WOW, so Cook Brothers Racing has been for sale since 2004 -- wonder if he wants too much money or if there is just not alot of interest?

If I bought it...

1st product would be a set of square taper dog-bone cranks that had a removeable spider and the back of the arms hollowed out. How many times has someone posted wondering if a spider is available for White Brothers ENO cranks?

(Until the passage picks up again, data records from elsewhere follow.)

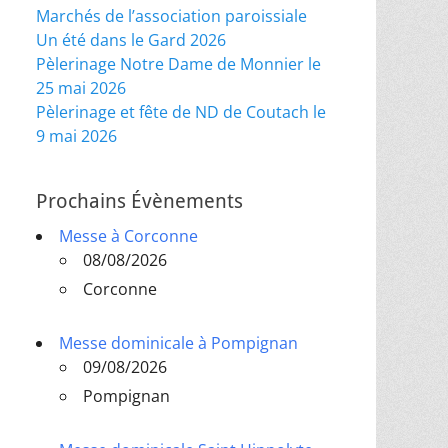
Marchés de l’association paroissiale
Un été dans le Gard 2026
Pèlerinage Notre Dame de Monnier le
25 mai 2026
Pèlerinage et fête de ND de Coutach le
9 mai 2026
Prochains Évènements
Messe à Corconne
08/08/2026
Corconne
Messe dominicale à Pompignan
09/08/2026
Pompignan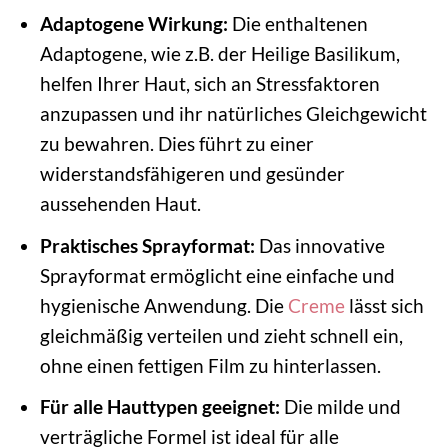
Adaptogene Wirkung:
Die enthaltenen
Adaptogene, wie z.B. der Heilige Basilikum,
helfen Ihrer Haut, sich an Stressfaktoren
anzupassen und ihr natürliches Gleichgewicht
zu bewahren. Dies führt zu einer
widerstandsfähigeren und gesünder
aussehenden Haut.
Praktisches Sprayformat:
Das innovative
Sprayformat ermöglicht eine einfache und
hygienische Anwendung. Die
Creme
lässt sich
gleichmäßig verteilen und zieht schnell ein,
ohne einen fettigen Film zu hinterlassen.
Für alle Hauttypen geeignet:
Die milde und
verträgliche Formel ist ideal für alle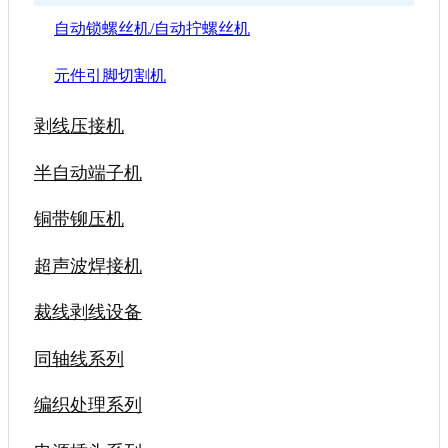
自动锁螺丝机/自动拧螺丝机
元件引脚切割机
剥线压接机
半自动端子机
铜带铆压机
超声波焊接机
裁线剥线设备
同轴线系列
编织处理系列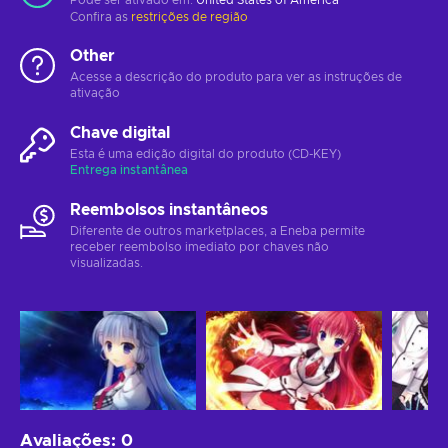
Confira as
restrições de região
Other
Acesse a descrição do produto para ver as instruções de
ativação
Chave digital
Esta é uma edição digital do produto (CD-KEY)
Entrega instantânea
Reembolsos instantâneos
Diferente de outros marketplaces, a Eneba permite
receber reembolso imediato por chaves não
visualizadas.
Avaliações
:
0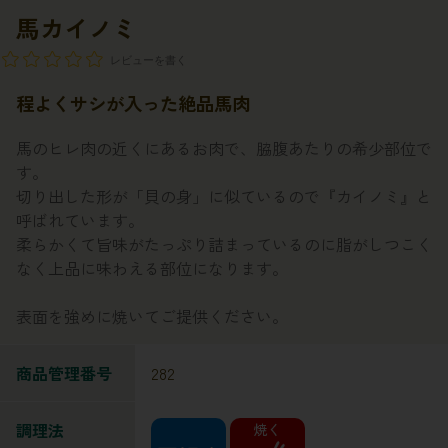
馬カイノミ
レビューを書く
程よくサシが入った絶品馬肉
馬のヒレ肉の近くにあるお肉で、脇腹あたりの希少部位で
す。
切り出した形が「貝の身」に似ているので『カイノミ』と
呼ばれています。
柔らかくて旨味がたっぷり詰まっているのに脂がしつこく
なく上品に味わえる部位になります。
表面を強めに焼いてご提供ください。
商品管理番号
282
調理法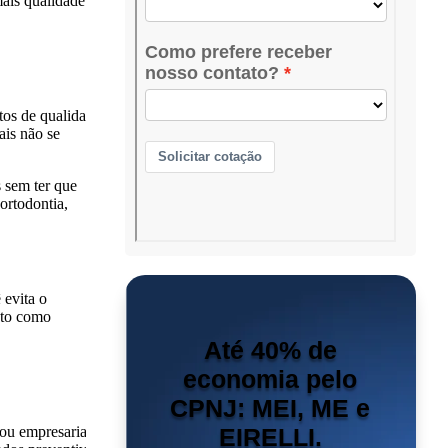
ais qualidade de
tos de qualidade
ais não se
s sem ter que
ortodontia,
 evita o
eto como
Até 40% de
economia pelo
CPNJ: MEI, ME e
 ou empresarial.
EIRELLI.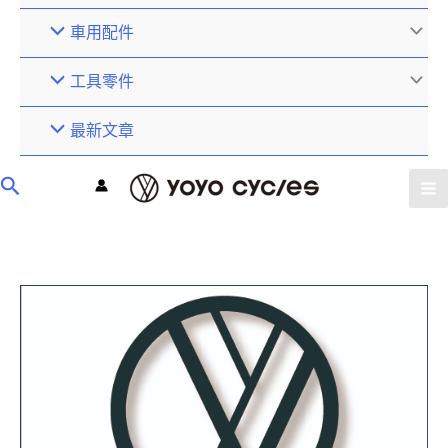
車用配件
工具零件
最新文章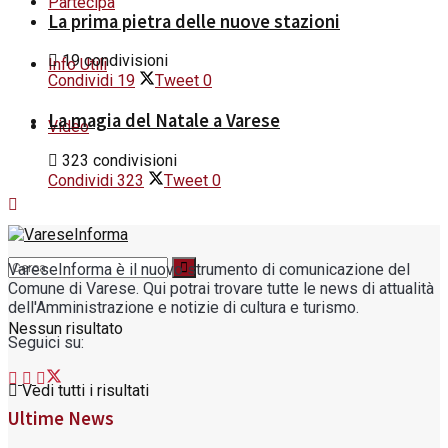
Partecipa
La prima pietra delle nuove stazioni
19 condivisioni
Info Utili
Condividi
19
Tweet
0
La magia del Natale a Varese
Video
323 condivisioni
Condividi
323
Tweet
0
VareseInforma è il nuovo strumento di comunicazione del
Comune di Varese. Qui potrai trovare tutte le news di attualità
dell'Amministrazione e notizie di cultura e turismo.
Nessun risultato
Seguici su:
Vedi tutti i risultati
Ultime News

2nd product would be a production run (made in the USA, of course) of those beautiful looptail cruiser framesets with updated geometry. I think only a handful of those were ever made.


----------



## Williwoods (May 3, 2004)

I would only put out exactly what they were producing in the 80's or 90's no reason to update the geometry, it was perfect back then, why change. I would love to get a slanted double clamp stem. 

Will


----------



## heeler (Feb 13, 2004)

I don't know how much lamborghini was paying him but NASA was not a very big pay day...

http://www.fedspending.org/fpds/fpd...cal_year=2000&record_num=f500&sum_expand=PACS


----------



## Boy named SSue (Jan 7, 2004)

The Cook Bros web site is down now too. When was the last time someone saw it up? Might be a sign of it changing hands.


----------



## hollister (Sep 16, 2005)

Boy named SSue said:


> The Cook Bros web site is down now too. When was the last time someone saw it up? Might be a sign of it changing hands.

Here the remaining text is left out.